The backdrop for Brown’s remarks was the North County Branch jail in Santa Maria, which he said was the product of a promise he made in a previous election. Brown, who has a penchant for quoting the classics, translated the chiselled Latin above the entry: “Each person is the architect of his own destiny. Addressing the opportunities the prison system could provide inmates – life and work skills, anger management and substance abuse control – Brown said they “can walk out understanding that they can truly control their destiny”.

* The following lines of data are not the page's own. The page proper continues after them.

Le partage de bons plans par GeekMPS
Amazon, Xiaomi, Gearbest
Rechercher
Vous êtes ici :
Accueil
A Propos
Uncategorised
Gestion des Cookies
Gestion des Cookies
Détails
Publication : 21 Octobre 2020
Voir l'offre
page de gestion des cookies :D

Santa Barbara’s main jail has long been overcrowded, and a new jail has been sought by all sheriffs since the 1980s. Initial plans for the North County Jail included education and recidivism programs, which have reduced as costs soared. Construction began in 2016, missed the 2019 completion deadline and opened in January after costing $120 million.
Brown’s most emphatic statements came when announcing a new opioid prevention program, saying 133 people died of heroin and/or fentanyl overdoses in the county last year. , and more than 100,000 in the country. He said he intended to bring together law enforcement, medical professionals and religious leaders next week in an initiative he called “Project Opioid.”
Brown began his career as a paramedic in Los Angeles County in 1974, becoming a police officer in Pacifica in 1977. He rose through the ranks from sergeant to acting captain in Inglewood, then became police chief in Moscow, Idaho, in 1992. He was then Chief of Police of Lompoc in 1995 before being elected sheriff of the county in 2006.